Le bombardement, ce week-end, des installations nucléaires iraniennes par les États-Unis n’a du reste provoqué aucun émoi particulier sur les marchés financiers, en dépit des promesses de réaction ferme émanant des autorités iraniennes. Réaction qui s’est donnée à voir lundi sous la forme de quelques missiles lancés sur une base américaine au Qatar – une attaque qui n’a causé aucune victime et dont l’innocuité a été jusqu’à déclencher une correction spectaculaire de 7 % des cours du pétrole. C’est dire, au vu du soulagement du marché, si la capacité de représailles de l’Iran, pour l’heure, n’inquiète plus grand monde. La République islamique parait esseulée – le soutien apporté par la Chine et la Russie semble plutôt de principe qu’effectif – et son contrôle sur la société iranienne de plus en plus chancelant. L’élimination à grande échelle des dignitaires du régime hautement impopulaire des mollahs témoigne de la porosité des services de sécurité iraniens et de la compromission sinon de la corruptibilité d’une grande partie d’entre eux. Dans un tel contexte, il n’est pas aberrant que la communauté financière se refuse à croire à une disruption majeure. [Ce matin, tandis que je relis ma prose, je vois que Donald Trump annonce qu’un cessez-le-feu a été obtenu. S’il se confirme, le marché tournera la page et le fameux risque de disruption se sera évaporé.]

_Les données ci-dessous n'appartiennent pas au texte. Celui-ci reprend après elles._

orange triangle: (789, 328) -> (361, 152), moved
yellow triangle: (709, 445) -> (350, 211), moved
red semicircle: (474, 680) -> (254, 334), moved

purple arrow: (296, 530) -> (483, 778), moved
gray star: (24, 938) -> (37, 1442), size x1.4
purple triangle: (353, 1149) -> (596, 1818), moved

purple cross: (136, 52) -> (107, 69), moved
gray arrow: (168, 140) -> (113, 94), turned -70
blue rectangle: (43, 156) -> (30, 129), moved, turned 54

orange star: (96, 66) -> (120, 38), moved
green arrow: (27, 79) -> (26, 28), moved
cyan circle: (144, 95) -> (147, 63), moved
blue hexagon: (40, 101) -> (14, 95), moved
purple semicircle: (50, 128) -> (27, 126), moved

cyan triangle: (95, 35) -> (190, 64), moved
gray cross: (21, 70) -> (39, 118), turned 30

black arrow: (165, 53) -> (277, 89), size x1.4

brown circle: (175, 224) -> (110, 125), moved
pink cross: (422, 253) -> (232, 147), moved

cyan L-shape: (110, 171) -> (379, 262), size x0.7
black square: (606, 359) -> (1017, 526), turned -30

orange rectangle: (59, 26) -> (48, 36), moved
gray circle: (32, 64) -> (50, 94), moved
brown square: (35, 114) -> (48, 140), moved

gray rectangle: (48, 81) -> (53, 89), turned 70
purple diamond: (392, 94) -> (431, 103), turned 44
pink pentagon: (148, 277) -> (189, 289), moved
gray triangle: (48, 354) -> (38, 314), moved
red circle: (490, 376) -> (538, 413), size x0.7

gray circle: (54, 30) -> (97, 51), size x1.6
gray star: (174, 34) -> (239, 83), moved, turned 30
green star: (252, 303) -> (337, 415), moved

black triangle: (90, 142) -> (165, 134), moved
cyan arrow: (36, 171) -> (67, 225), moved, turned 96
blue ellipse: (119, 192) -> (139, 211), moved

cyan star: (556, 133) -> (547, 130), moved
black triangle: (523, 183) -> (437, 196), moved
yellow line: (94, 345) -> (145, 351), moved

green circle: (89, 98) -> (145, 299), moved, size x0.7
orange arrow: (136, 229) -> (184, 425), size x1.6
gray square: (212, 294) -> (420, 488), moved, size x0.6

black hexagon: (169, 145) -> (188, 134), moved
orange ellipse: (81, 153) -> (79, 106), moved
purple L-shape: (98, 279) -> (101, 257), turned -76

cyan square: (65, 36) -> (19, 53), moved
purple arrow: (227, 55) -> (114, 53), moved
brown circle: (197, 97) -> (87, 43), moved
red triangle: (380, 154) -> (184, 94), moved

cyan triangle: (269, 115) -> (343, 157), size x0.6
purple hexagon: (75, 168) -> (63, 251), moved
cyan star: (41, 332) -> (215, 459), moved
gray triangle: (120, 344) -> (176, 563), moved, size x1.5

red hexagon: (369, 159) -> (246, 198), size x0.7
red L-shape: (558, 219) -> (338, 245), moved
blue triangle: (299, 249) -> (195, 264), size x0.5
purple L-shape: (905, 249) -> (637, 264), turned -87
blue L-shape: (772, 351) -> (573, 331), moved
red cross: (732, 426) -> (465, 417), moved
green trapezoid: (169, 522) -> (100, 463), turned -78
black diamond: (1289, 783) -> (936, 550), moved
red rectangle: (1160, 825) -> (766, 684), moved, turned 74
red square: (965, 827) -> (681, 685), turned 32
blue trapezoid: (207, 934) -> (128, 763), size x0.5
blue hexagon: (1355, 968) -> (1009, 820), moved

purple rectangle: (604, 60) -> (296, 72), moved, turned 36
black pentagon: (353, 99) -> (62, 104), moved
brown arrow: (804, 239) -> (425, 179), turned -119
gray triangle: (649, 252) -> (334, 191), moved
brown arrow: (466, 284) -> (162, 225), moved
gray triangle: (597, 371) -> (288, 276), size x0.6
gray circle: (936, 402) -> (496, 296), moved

Quelles conséquences politiques ?
En l’état, la question est plutôt désormais de savoir si les retombées politiques de ce bombardement favoriseront les desseins de Trump au plan domestique ou les plomberont. Encore un peu tôt pour le dire. On ne peut ignorer que l’opération « Midnight Hammer » a suscité de vives oppositions internes et l’image de Trump « le faiseur de paix » s’en est trouvée ternie auprès de certains de ses plus farouches soutiens. D’un autre côté, cette intervention est réussie. Quand je dis réussie, je parle moins de l’annihilation du programme nucléaire iranien, dont on ignore encore dans quelles proportions il a été ébranlé, que d’une réussite au plan militaire et symbolique : démonstration de la toute puissance militaire américaine – toute puissance à relativiser puisqu’elle s’exerce dans le cadre d’un conflit asymétrique, mais ce type de conflit est fait aussi pour entretenir l’idée d’un pouvoir américain jupitérien –, démonstration de la faiblesse de l’Iran, incapable de se défendre et de porter une réplique à la hauteur de l’attaque subie. Dans ces conditions, et sous réserve que les choses en restent globalement là, c’est-à-dire contenues, il n’est pas impossible que cette opération spectaculaire soit mise avec le temps au crédit de Donald Trump par certains de ses détracteurs les plus virulents au sein de sa base, et qu’il y gagne de nouveaux supporters, notamment au Congrès. Le vote du Big Beautiful Bill nous éclairera peut-être sur certains marchandages et renversements d’alliance ponctuels.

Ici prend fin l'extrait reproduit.